* [Source records]
- Opening Delimiter -

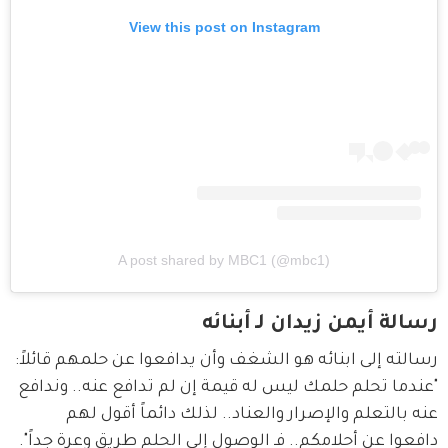
View this post on Instagram
A post shared by MBC1 (@mbc1)
رسالة أيمن زيدان لـ أبنائه
رسالته إلى ابنائه هو الشغف وأن يدافعوا عن حلمهم قائلاً: 
"عندما تحلم حلمك ليس له قيمة إن لم تدافع عنه.. وندافع 
عنه بالتعلم والإصرار والعناد.. لذلك دائماً أقول لهم 
دافعوا عن أحلامكم.. فـ الوصول إلى الحلم طريق وعرة جداً".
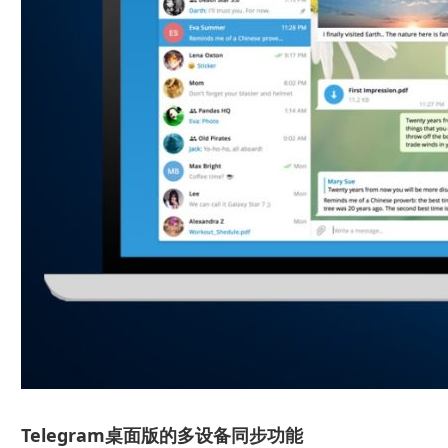
Telegram桌面版的多设备同步功能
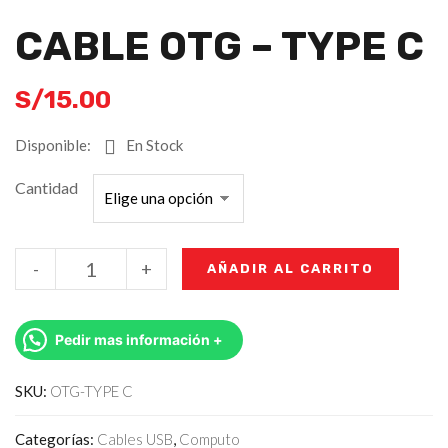
CABLE OTG – TYPE C
S/
15.00
Disponible:
En Stock
Cantidad
-
+
AÑADIR AL CARRITO
Pedir mas información +
SKU:
OTG-TYPE C
Categorías:
Cables USB
,
Computo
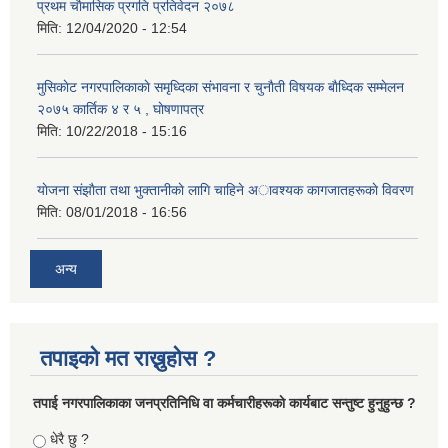
प्रथम चाैमासिक प्रगति प्रतिवेदन २०७८
मिति:
12/04/2020 - 12:54
मुसिकाेट नगरपालिकाकाे समृध्दिका संभावना र चुनाैती विषयक बाैध्दिक सम्मेलन
२०७५ कार्तिक ४ र ५ , घाेषणापत्र
मिति:
10/22/2018 - 15:16
याेजना संझाैता तथा भुक्तानीकाे लागि चाहिने अावश्यक कागजातहरूकाे विवरण
मिति:
08/01/2018 - 16:56
अन्य
तपाइको मत राख्नुहोस ?
तपा‌ई नगरपालिकाका जनप्रतिनिधि वा कर्मचारीहरूकाे कार्यबाट सन्तुष्ट हुनुहुन्छ ?
Choices
धेरै छु ?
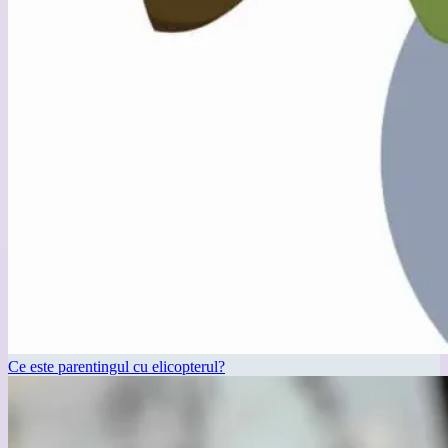
Ce este parentingul cu elicopterul?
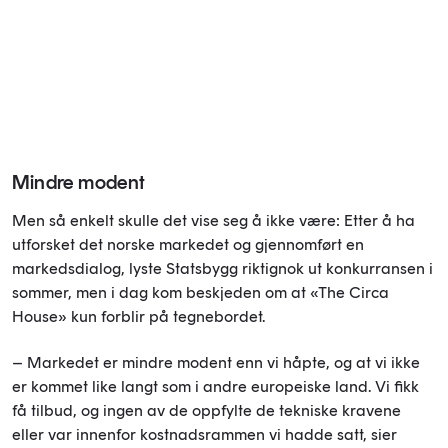
Mindre modent
Men så enkelt skulle det vise seg å ikke være: Etter å ha
utforsket det norske markedet og gjennomført en
markedsdialog, lyste Statsbygg riktignok ut konkurransen i
sommer, men i dag kom beskjeden om at «The Circa
House» kun forblir på tegnebordet.
– Markedet er mindre modent enn vi håpte, og at vi ikke
er kommet like langt som i andre europeiske land. Vi fikk
få tilbud, og ingen av de oppfylte de tekniske kravene
eller var innenfor kostnadsrammen vi hadde satt, sier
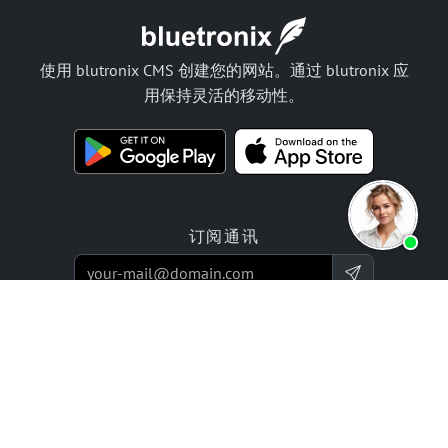
使用 blutronix CMS 创建您的网站。通过 blutronix 应
用保持灵活的移动性。
订阅通讯
产品
报价
网站构建器应用程序
编程服务
在线商店构建应用
价格 / 收费标准
评价
企业项目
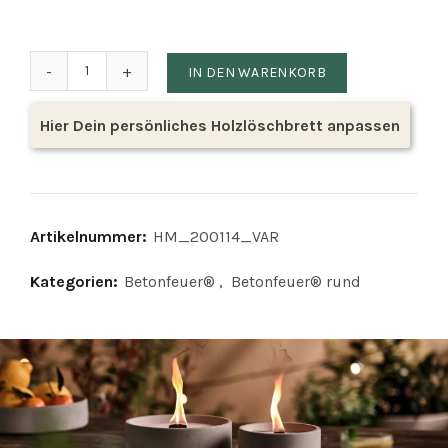
Betonfeuer® 'Suma' Größe M Menge
IN DEN WARENKORB
Hier Dein persönliches Holzlöschbrett anpassen
Artikelnummer:
HM_200114_VAR
Kategorien:
Betonfeuer®
,
Betonfeuer® rund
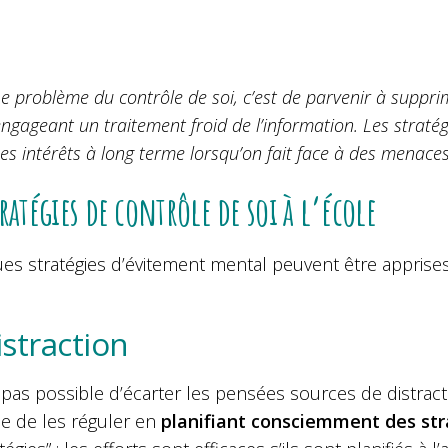
e problème du contrôle de soi, c’est de parvenir à suppri
ngageant un traitement froid de l’information. Les strat
es intérêts à long terme lorsqu’on fait face à des menaces
tratégies de contrôle de soi à l’école
es stratégies d’évitement mental peuvent être apprises
istraction
t pas possible d’écarter les pensées sources de distrac
e de les réguler en
planifiant consciemment des str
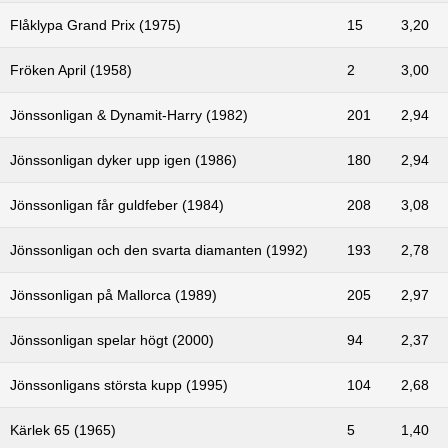
Flåklypa Grand Prix (1975)
15
3,20
Fröken April (1958)
2
3,00
Jönssonligan & Dynamit-Harry (1982)
201
2,94
Jönssonligan dyker upp igen (1986)
180
2,94
Jönssonligan får guldfeber (1984)
208
3,08
Jönssonligan och den svarta diamanten (1992)
193
2,78
Jönssonligan på Mallorca (1989)
205
2,97
Jönssonligan spelar högt (2000)
94
2,37
Jönssonligans största kupp (1995)
104
2,68
Kärlek 65 (1965)
5
1,40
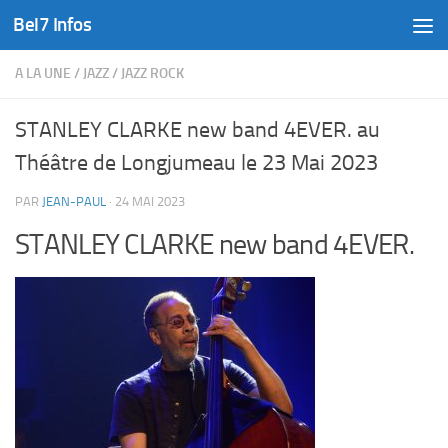
Bel7 Infos
Skip to content
A LA UNE
/
JAZZ
/
JAZZ ROCK
STANLEY CLARKE new band 4EVER. au
Théâtre de Longjumeau le 23 Mai 2023
PAR
JEAN-PAUL
·
24 MAI 2023
STANLEY CLARKE new band 4EVER.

- Closing Delimiter -

* [Your task] Wherever the word "post" appears in a line of the data, copy that line.

* [Answer box]
View this post on Instagram
A post shared by MBC1 (@mbc1)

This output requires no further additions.